The continent, it said Friday, “will not be able to reopen its economy expeditiously, at least not without a ruinous death toll.”

“There will also not be any quick fixes in the coming weeks, as complex vaccine manufacturing capacity cannot be magically conjured up overnight.”

WHO experts in China’s Wuhan

Amid the crisis, the World Health Organization (WHO) launched an investigation into the origins of COVID-19 pandemic in the Chinese city of Wuhan on Friday.

The WHO sent a team of investigators to Wuhan, where the first ever coronavirus infection was reported in December 2019.

The team of experts met with a group of Chinese scientists in the central Chinese city ahead of a series of field visits to hospitals, laboratories and the now-closed Huanan market, which was said to have been linked to the first cases of the viral infection.

“All hypotheses are on the table as the team follows the science in their work to understand the origins of the COVID-19 virus,” the WHO said in a tweet.

It urged China to provide the team of investigators with “the support, access and data they need.”

Earlier this month, the WHO technical lead on the disease, Maria Van Kerkhove, said that world may never find “patient zero” in its search for the origins of the new coronavirus.

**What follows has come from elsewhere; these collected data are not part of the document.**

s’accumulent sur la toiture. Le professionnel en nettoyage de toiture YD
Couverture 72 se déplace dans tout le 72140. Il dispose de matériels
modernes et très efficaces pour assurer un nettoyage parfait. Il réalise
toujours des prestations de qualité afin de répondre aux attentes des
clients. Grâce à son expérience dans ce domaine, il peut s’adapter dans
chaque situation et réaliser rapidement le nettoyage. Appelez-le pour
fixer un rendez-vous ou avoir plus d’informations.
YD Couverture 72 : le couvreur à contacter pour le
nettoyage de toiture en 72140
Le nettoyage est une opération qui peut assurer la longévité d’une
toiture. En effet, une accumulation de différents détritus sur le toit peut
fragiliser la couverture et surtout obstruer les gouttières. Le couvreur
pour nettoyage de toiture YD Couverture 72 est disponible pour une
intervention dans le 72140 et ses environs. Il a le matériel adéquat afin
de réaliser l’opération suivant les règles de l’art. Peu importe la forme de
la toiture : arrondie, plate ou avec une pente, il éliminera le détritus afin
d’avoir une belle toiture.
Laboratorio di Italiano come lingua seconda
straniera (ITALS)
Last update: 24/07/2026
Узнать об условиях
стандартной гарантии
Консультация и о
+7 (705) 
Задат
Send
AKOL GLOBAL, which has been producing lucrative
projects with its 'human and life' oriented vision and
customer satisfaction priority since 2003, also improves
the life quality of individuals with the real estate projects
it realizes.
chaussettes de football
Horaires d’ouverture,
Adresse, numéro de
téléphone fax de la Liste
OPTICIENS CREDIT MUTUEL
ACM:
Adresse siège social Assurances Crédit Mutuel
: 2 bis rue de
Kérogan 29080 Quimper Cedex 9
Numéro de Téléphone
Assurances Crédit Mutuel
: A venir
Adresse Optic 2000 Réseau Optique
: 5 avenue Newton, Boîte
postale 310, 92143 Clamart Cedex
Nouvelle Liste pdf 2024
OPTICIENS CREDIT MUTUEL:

The emergence of the coronavirus in Wuhan has prompted the US and some of its allies to claim that the virus had originated in a lab in the Chinese city and blame China for the spread of the disease across the globe.

White House spokesperson Jen Psaki said on Wednesday that it was “imperative we get to the bottom” of how the virus appeared and spread worldwide.

She urged a “robust and clear” investigation into the origins of the pandemic, alleging that there might have been some “misinformation” from “some sources in China”.

Although the US had officially confirmed the first case of COVID-19 on January 19 — a man who had recently returned from China — a report said later that the coronavirus had infected people in the country weeks before it was officially identified in China.

The US Centers for Disease Control and Prevention (CDC) found that the virus was present in the US about a month earlier than public health authorities found the first case of COVID-19.

So far, the US has reported 25,762,918 cases of COVID-19 and 433,195 related deaths, according to Johns Hopkins University (JHU) which keeps data on the pandemic.

Beijing says it has already launched its own investigation into the origins of the pandemic that has claimed the lives of 2,191,078 people across the world.

The virus has so far infected more than 101,453,597 people worldwide.

China has, however, managed to effectively control the spread of the deadly disease, with a total number of 99,746 cases of the infection and 4,813 coronavirus related deaths across the mainland.

The US has warned that new, more contagious variants of the coronavirus will likely accelerate the spread of the virus across the country.

A new variant first identified in Britain, known as B.1.1.7, is being found in the US and elsewhere across the world.

It has so far been detected in at least 70 countries, according to the WHO’s weekly epidemiological report released on Wednesday.